+++ RECORDS FOR THIS TASK +++

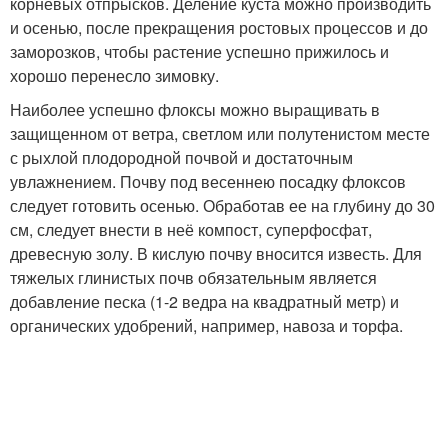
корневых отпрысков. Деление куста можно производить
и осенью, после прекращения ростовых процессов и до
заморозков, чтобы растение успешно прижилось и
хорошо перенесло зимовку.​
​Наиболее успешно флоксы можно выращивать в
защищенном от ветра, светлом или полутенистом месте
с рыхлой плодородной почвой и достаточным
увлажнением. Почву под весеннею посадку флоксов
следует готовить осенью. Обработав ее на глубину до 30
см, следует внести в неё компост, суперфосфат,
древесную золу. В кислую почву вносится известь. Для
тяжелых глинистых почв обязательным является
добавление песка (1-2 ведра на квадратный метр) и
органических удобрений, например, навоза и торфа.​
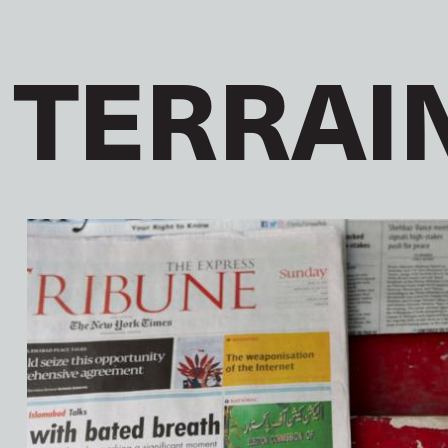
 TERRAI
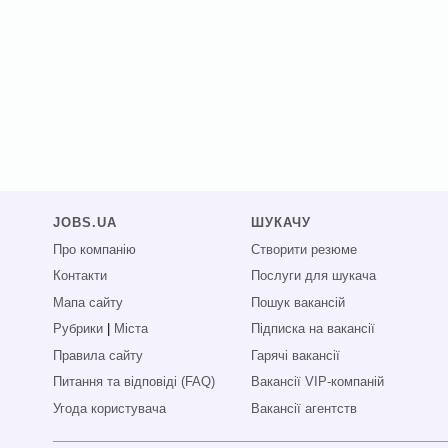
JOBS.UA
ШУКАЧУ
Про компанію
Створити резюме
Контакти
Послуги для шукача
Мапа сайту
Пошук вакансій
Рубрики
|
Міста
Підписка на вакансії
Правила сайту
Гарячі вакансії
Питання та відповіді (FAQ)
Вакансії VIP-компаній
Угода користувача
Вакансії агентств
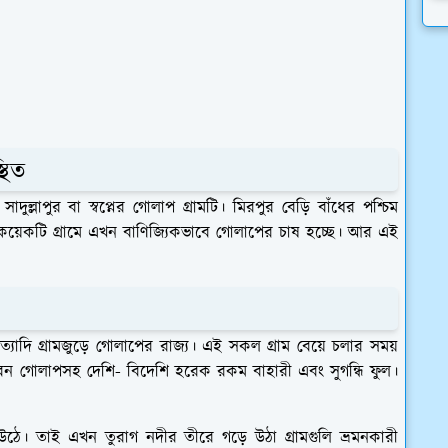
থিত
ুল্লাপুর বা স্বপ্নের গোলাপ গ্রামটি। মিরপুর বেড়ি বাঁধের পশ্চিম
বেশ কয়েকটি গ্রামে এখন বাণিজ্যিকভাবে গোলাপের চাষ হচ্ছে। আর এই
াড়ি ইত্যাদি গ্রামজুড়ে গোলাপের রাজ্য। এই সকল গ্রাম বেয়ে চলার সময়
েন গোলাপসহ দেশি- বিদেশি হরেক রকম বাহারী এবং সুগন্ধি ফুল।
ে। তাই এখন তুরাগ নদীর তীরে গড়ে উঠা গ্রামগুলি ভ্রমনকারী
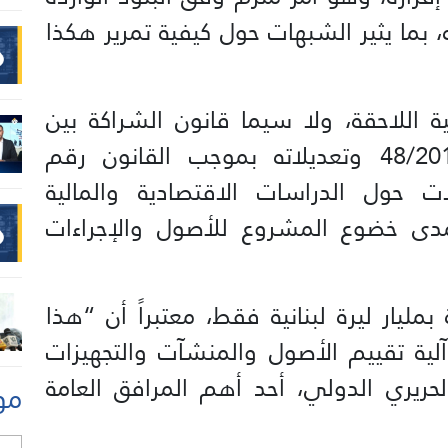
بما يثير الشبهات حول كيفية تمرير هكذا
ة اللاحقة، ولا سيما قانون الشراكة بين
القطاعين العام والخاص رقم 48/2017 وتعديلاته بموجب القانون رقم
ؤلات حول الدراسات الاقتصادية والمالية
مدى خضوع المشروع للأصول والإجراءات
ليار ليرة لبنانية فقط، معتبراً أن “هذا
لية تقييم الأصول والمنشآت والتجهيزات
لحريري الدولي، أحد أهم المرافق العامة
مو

+++

[WORK TO BE COMPLETED] Retype the data above exactly. Leave the pictures out.

[OUTPUT FOR THIS TASK]
корневых отпрысков. Деление куста можно производить
и осенью, после прекращения ростовых процессов и до
заморозков, чтобы растение успешно прижилось и
хорошо перенесло зимовку.​
​Наиболее успешно флоксы можно выращивать в
защищенном от ветра, светлом или полутенистом месте
с рыхлой плодородной почвой и достаточным
увлажнением. Почву под весеннею посадку флоксов
следует готовить осенью. Обработав ее на глубину до 30
см, следует внести в неё компост, суперфосфат,
древесную золу. В кислую почву вносится известь. Для
тяжелых глинистых почв обязательным является
добавление песка (1-2 ведра на квадратный метр) и
органических удобрений, например, навоза и торфа.​
 TERRAI
JOBS.UA
ШУКАЧУ
Про компанію
Створити резюме
Контакти
Послуги для шукача
Мапа сайту
Пошук вакансій
Рубрики
|
Міста
Підписка на вакансії
Правила сайту
Гарячі вакансії
Питання та відповіді (FAQ)
Вакансії VIP-компаній
Угода користувача
Вакансії агентств
থিত
ুল্লাপুর বা স্বপ্নের গোলাপ গ্রামটি। মিরপুর বেড়ি বাঁধের পশ্চিম
বেশ কয়েকটি গ্রামে এখন বাণিজ্যিকভাবে গোলাপের চাষ হচ্ছে। আর এই
াড়ি ইত্যাদি গ্রামজুড়ে গোলাপের রাজ্য। এই সকল গ্রাম বেয়ে চলার সময়
েন গোলাপসহ দেশি- বিদেশি হরেক রকম বাহারী এবং সুগন্ধি ফুল।
ে। তাই এখন তুরাগ নদীর তীরে গড়ে উঠা গ্রামগুলি ভ্রমনকারী
بما يثير الشبهات حول كيفية تمرير هكذا
ة اللاحقة، ولا سيما قانون الشراكة بين
القطاعين العام والخاص رقم 48/2017 وتعديلاته بموجب القانون رقم
ؤلات حول الدراسات الاقتصادية والمالية
مدى خضوع المشروع للأصول والإجراءات
ليار ليرة لبنانية فقط، معتبراً أن “هذا
لية تقييم الأصول والمنشآت والتجهيزات
لحريري الدولي، أحد أهم المرافق العامة
مو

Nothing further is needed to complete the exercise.